(What this task involves)
All lines from the one that contains "Luis Briñas, 31 48.013 Bilbo" to the end of the data must be retyped exactly. Pictures are not retyped.

(Data to process)
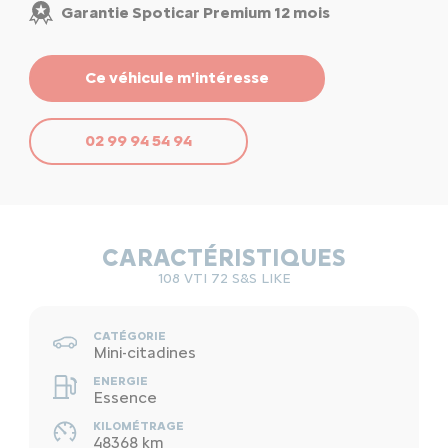
Garantie Spoticar Premium 12 mois
Ce véhicule m'intéresse
02 99 94 54 94
CARACTÉRISTIQUES
108 VTI 72 S&S LIKE
CATÉGORIE
Mini-citadines
ENERGIE
Essence
KILOMÉTRAGE
48368 km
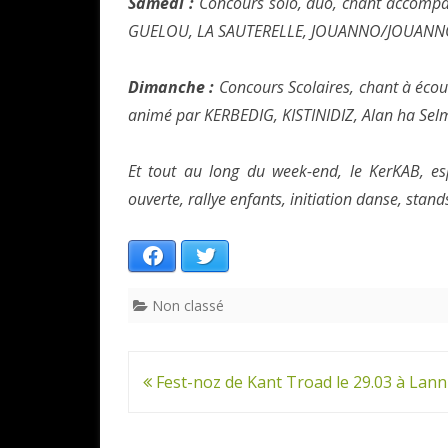
Samedi :
Concours solo, duo, chant accompa
GUELOU, LA SAUTERELLE, JOUANNO/JOUAN
Dimanche :
Concours Scolaires, chant à écou
animé par KERBEDIG, KISTINIDIZ, Alan ha 
Et tout au long du week-end, le KerKAB, es
ouverte, rallye enfants, initiation danse, stan
Facebook
Twitter
Non classé
Navigation
Fest-noz de Kant Troad le 29.03 à Lann
de
l’article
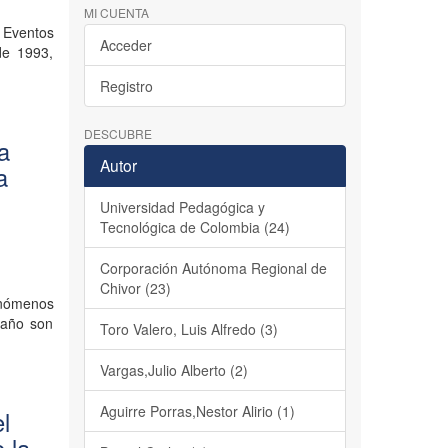
MI CUENTA
Eventos
Acceder
de 1993,
Registro
DESCUBRE
la
Autor
a
Universidad Pedagógica y
Tecnológica de Colombia (24)
Corporación Autónoma Regional de
Chivor (23)
enómenos
 año son
Toro Valero, Luis Alfredo (3)
Vargas,Julio Alberto (2)
Aguirre Porras,Nestor Alirio (1)
el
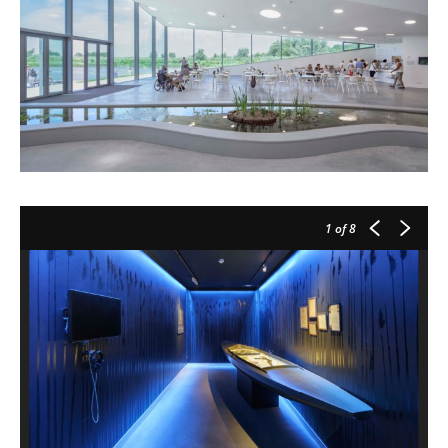
1
of 8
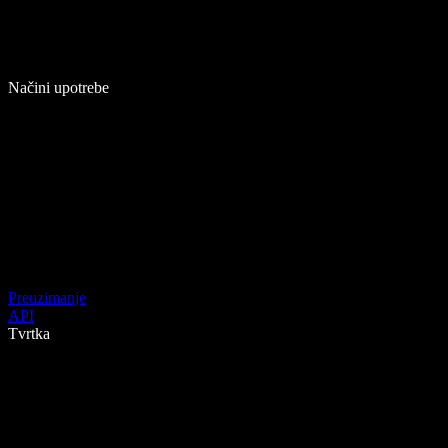
Načini upotrebe
Preuzimanje
API
Tvrtka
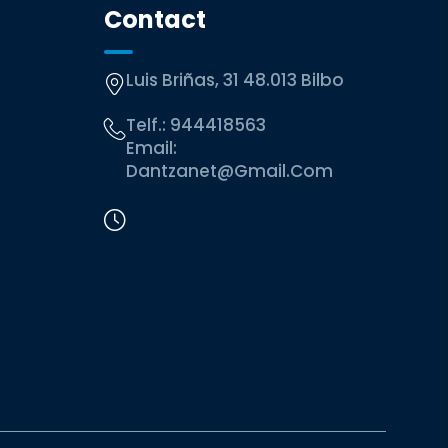
Contact
Luis Briñas, 31 48.013 Bilbo
Telf.:
944418563
Email:
Dantzanet@gmail.com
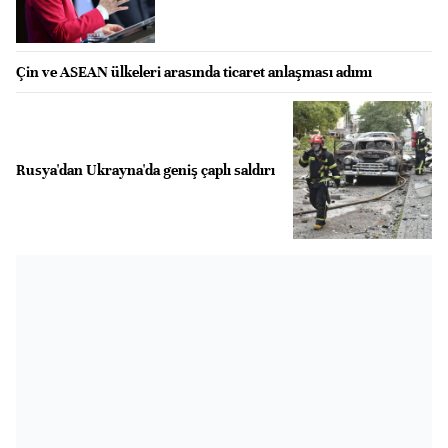
Çin ve ASEAN ülkeleri arasında ticaret anlaşması adımı
Rusya'dan Ukrayna'da geniş çaplı saldırı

(Solution for this task)
Luis Briñas, 31 48.013 Bilbo
Telf.:
944418563
Email:
Dantzanet@gmail.com
Çin ve ASEAN ülkeleri arasında ticaret anlaşması adımı
Rusya'dan Ukrayna'da geniş çaplı saldırı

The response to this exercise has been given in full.